Por supuesto, no tengo más idea que otros. Pero resulta igualmente perturbador. Y es una razón más por la cual no me subo a esas malditas naves salvo que sea imprescindible.

Durante los días siguientes, la red transmisora se llenó de las habituales historias de interés humano. El hombre que se quedó dormido y perdió la nave, y por lo tanto ese vuelo, daba las gracias emocionado al Todopoderoso que, aparentemente, fue menos indulgente con los otros doscientos sesenta. El capitán realizaba su último viaje e iba a retirarse después de que la nave llegara a la Estación Saraglia, el puerto final. Una mujer de Rimway dijo haber soñado, la noche anterior al desastre, con la pérdida del
Capella.
(Ella, más tarde, rentabilizaría esa afirmación con una carrera lucrativa y llegaría a ser una de las visionarias líderes de la época.)

Y así sucesivamente. Supimos que podría hacerse una investigación, pero por supuesto era probable que no condujese a nada. Había, después de todo, poco para examinar, aparte de la lista de pasaje y carga, los cronogramas y cosas semejantes.

Los comisionados hicieron públicas nuevas estadísticas que demostraban que era más seguro ir desde Rigel hasta el sol que vagar alrededor de una ciudad de dimensiones medias.

Aproximadamente diez días después de la pérdida, recibí una transmisión de un primo de Rimway con quien no me había comunicado durante años. Decía: «En caso de que no lo sepas, Gabe estaba en el
Capella.
Lo lamento. Hazme saber si puedo hacer algo».

Esto hizo que la tragedia se convirtiese en algo personal.

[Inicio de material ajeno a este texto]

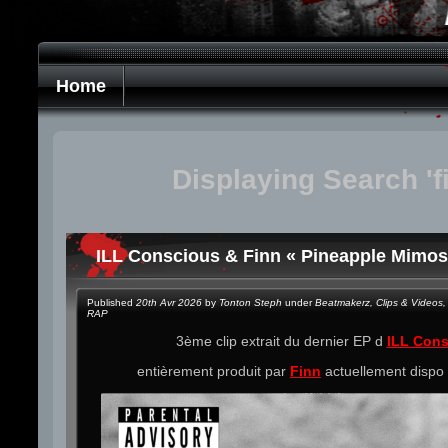
Home
Displaying Search 'f
ILL Conscious & Finn « Pineapple Mimos
Published
20th Avr 2026
by
Tonton Steph
under
Beatmakerz
,
Clips & Videos
,
RAP
3ème clip extrait du dernier EP d
ILL Con
entièrement produit par
Finn
actuellement dispo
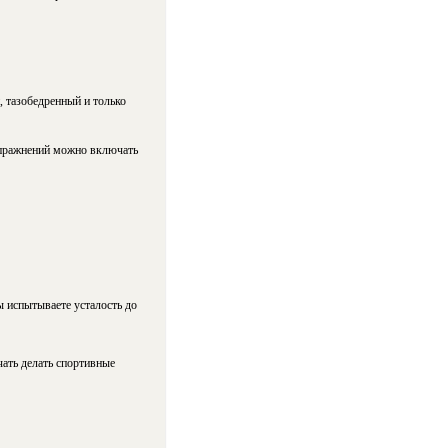
, тазобедренный и только
упражнений можно включать
ы испытываете усталость до
чать делать спортивные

Por la mañana, llegó un dispositivo electrónico que contenía dos sponders, provenientes de la firma legal Brimbury y Cía. Los introduje en el sistema, me dejé caer en una silla y conecté la banda. Se formó la imagen de una mujer de pie, aproximadamente a medio metro del piso en un ángulo de treinta grados más o menos. El tono tampoco estaba muy bien. Pude haberlo compensado con bastante facilidad, pero sabía que aquello no me iba a gustar, así que no me molesté.